= WHAT IS BEING ASKED =
When you reach the line with "备课中心 (1037, 88)" in the data below, begin printing lines exactly, and stop once the line with "美文欣赏 (1139, 88)" has been printed.

= AVAILABLE DATA =
*** Block opens ***

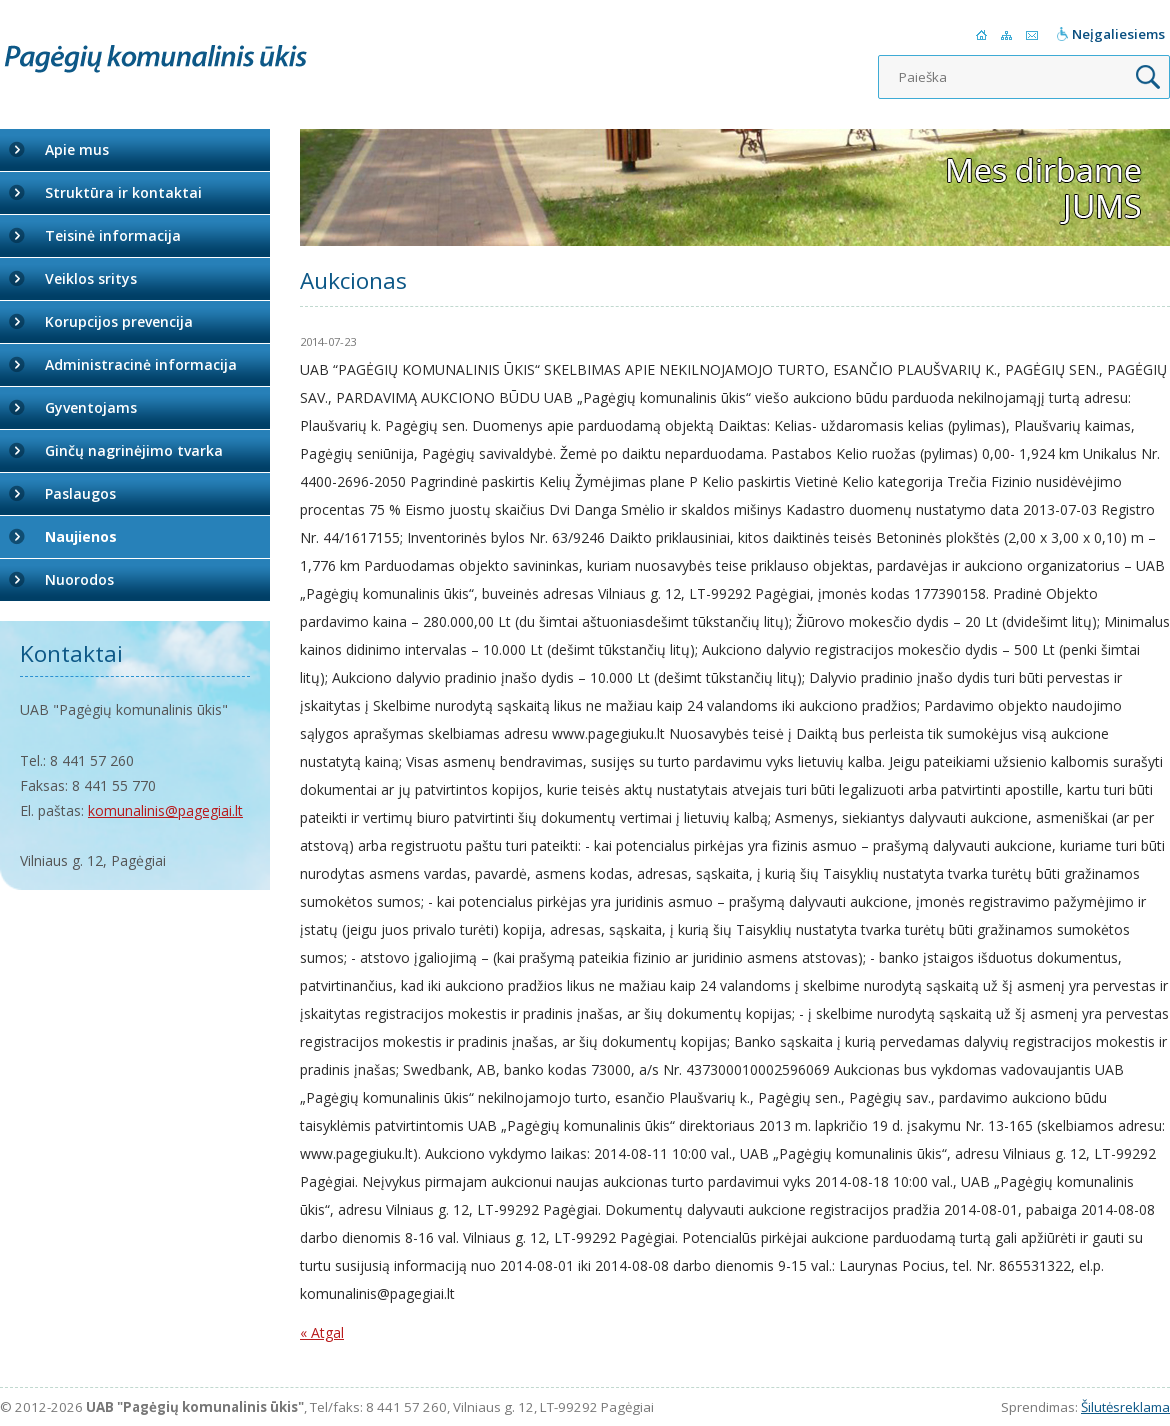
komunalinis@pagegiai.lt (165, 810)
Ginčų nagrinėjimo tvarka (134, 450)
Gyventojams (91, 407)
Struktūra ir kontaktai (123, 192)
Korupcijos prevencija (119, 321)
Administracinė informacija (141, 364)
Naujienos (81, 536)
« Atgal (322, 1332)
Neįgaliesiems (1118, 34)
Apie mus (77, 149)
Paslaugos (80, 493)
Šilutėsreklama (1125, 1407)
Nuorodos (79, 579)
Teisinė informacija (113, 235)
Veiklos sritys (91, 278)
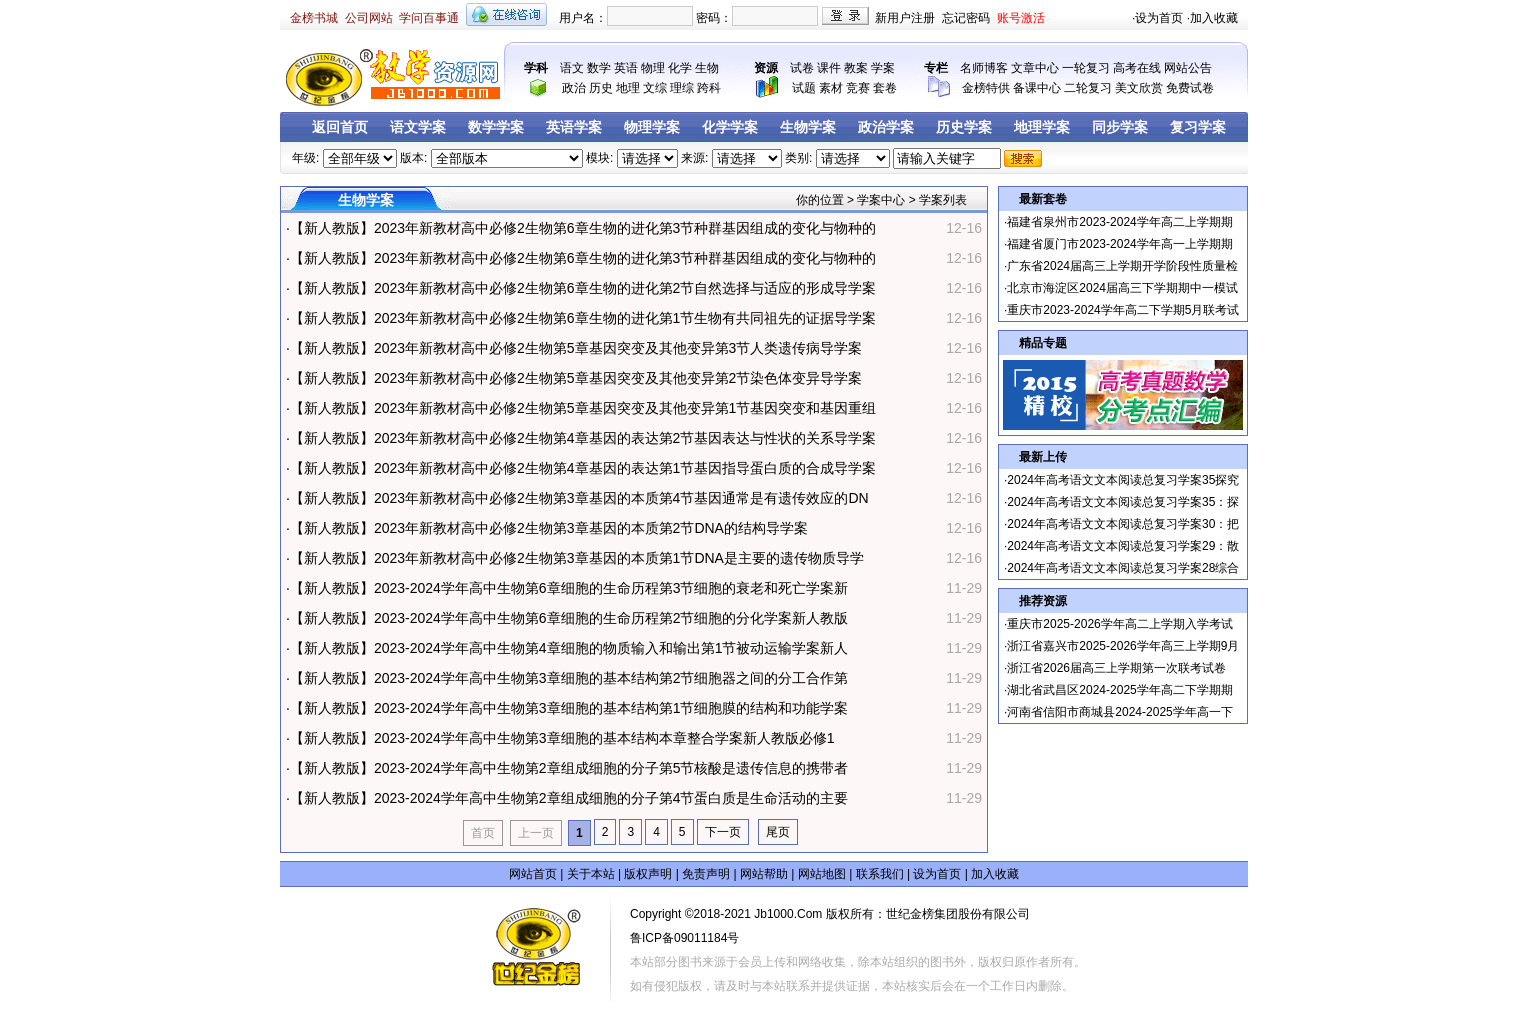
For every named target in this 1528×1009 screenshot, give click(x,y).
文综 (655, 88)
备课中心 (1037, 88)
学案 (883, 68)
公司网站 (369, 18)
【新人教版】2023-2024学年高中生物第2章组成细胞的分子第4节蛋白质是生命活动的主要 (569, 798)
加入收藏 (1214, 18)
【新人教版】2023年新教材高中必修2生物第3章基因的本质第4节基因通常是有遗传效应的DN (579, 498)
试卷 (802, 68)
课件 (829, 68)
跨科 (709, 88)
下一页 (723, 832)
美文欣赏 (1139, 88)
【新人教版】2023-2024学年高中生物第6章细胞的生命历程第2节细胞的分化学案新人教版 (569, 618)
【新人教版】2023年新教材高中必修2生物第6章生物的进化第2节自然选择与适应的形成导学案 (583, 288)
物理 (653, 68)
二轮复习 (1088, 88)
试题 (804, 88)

*** Block closes ***
*** Block opens ***

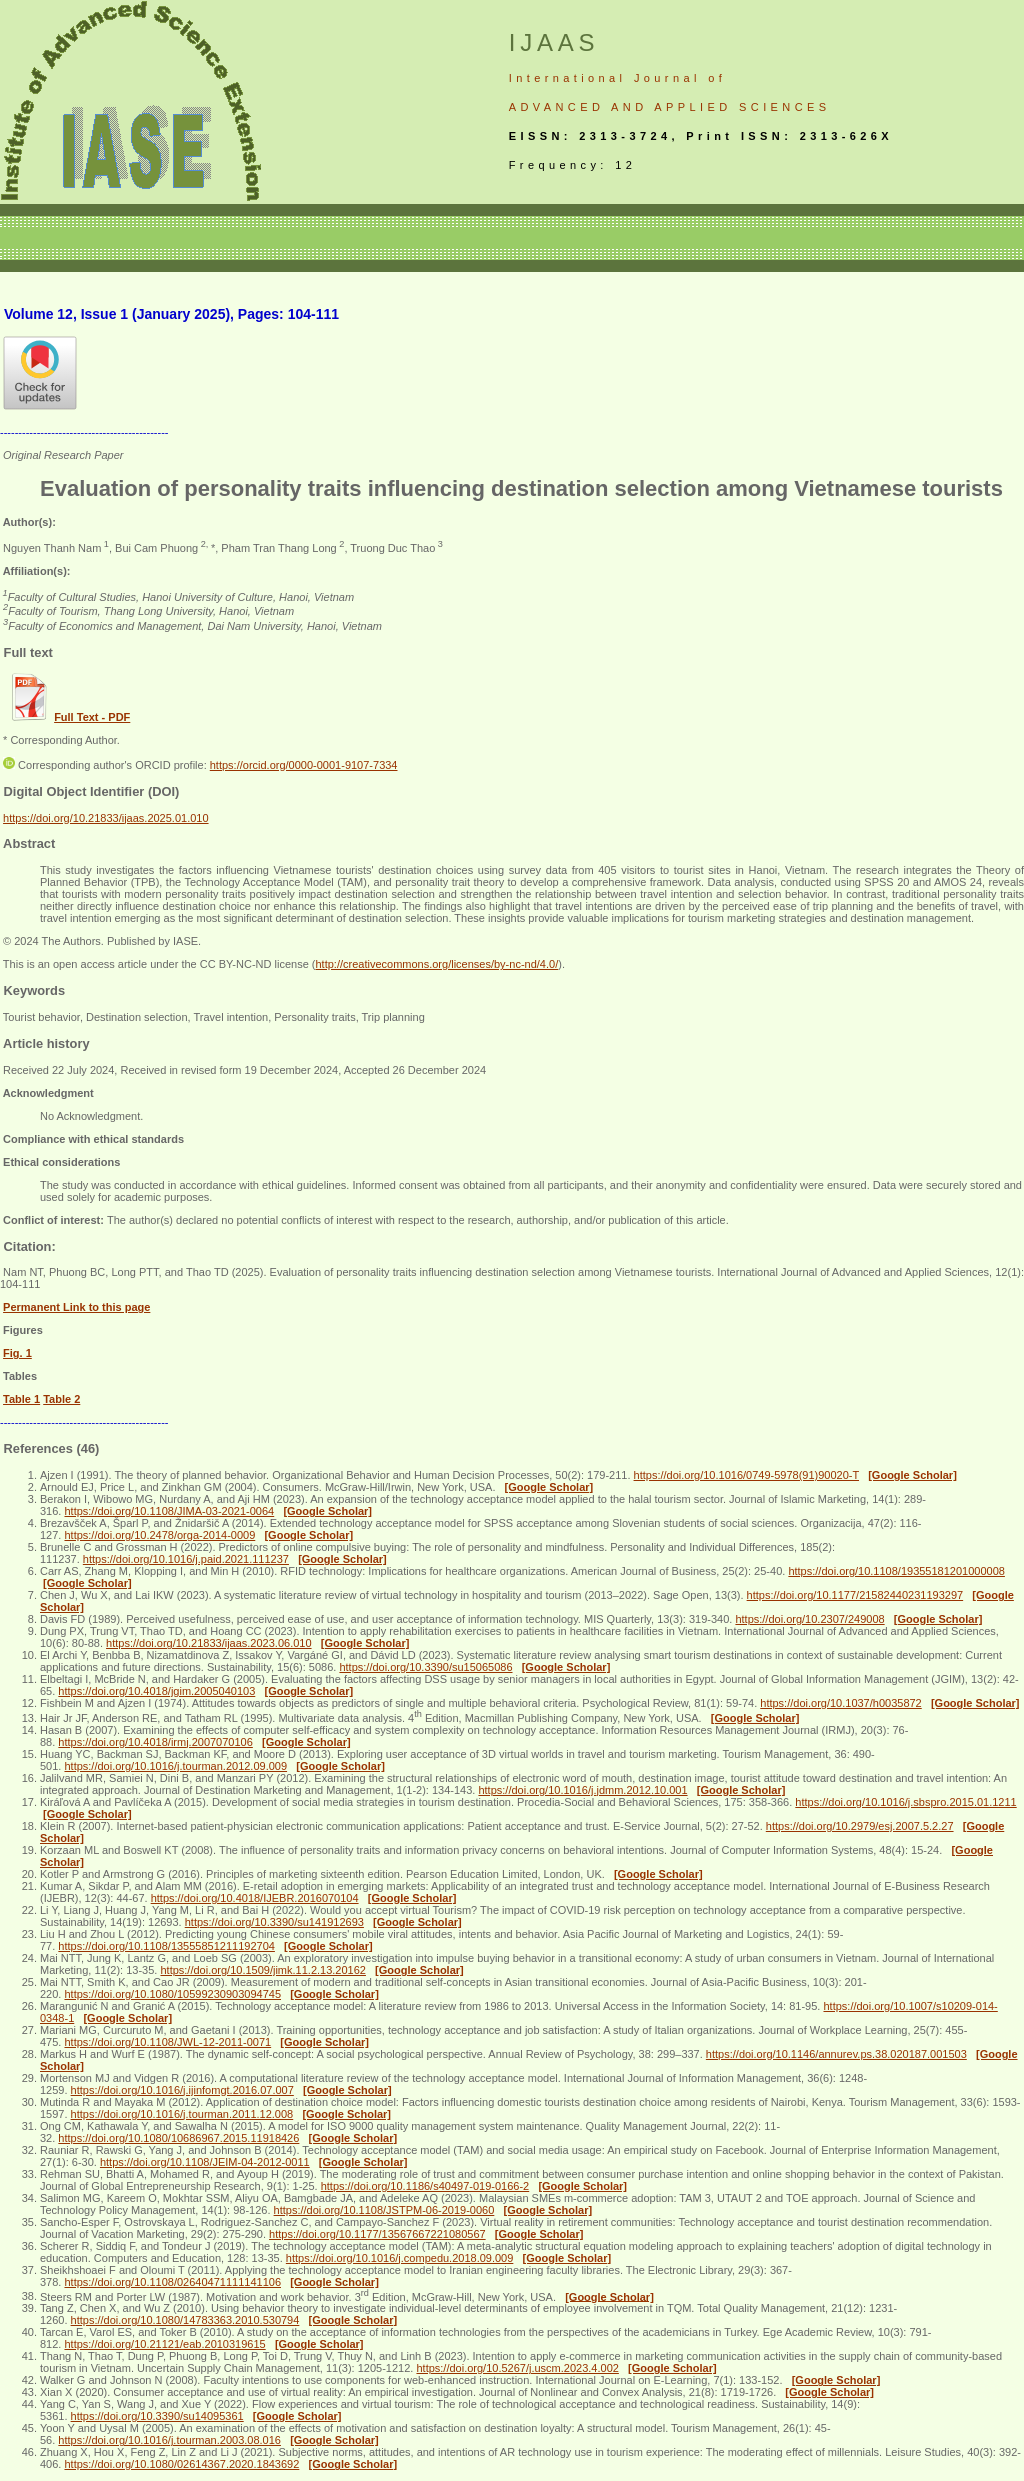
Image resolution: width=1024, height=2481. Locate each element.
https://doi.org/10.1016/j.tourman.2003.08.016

*** Block closes ***

= RESULT BELOW =
备课中心 (1037, 88)
学案 (883, 68)
公司网站 (369, 18)
【新人教版】2023-2024学年高中生物第2章组成细胞的分子第4节蛋白质是生命活动的主要 (569, 798)
加入收藏 (1214, 18)
【新人教版】2023年新教材高中必修2生物第3章基因的本质第4节基因通常是有遗传效应的DN (579, 498)
试卷 (802, 68)
课件 (829, 68)
跨科 (709, 88)
下一页 (723, 832)
美文欣赏 (1139, 88)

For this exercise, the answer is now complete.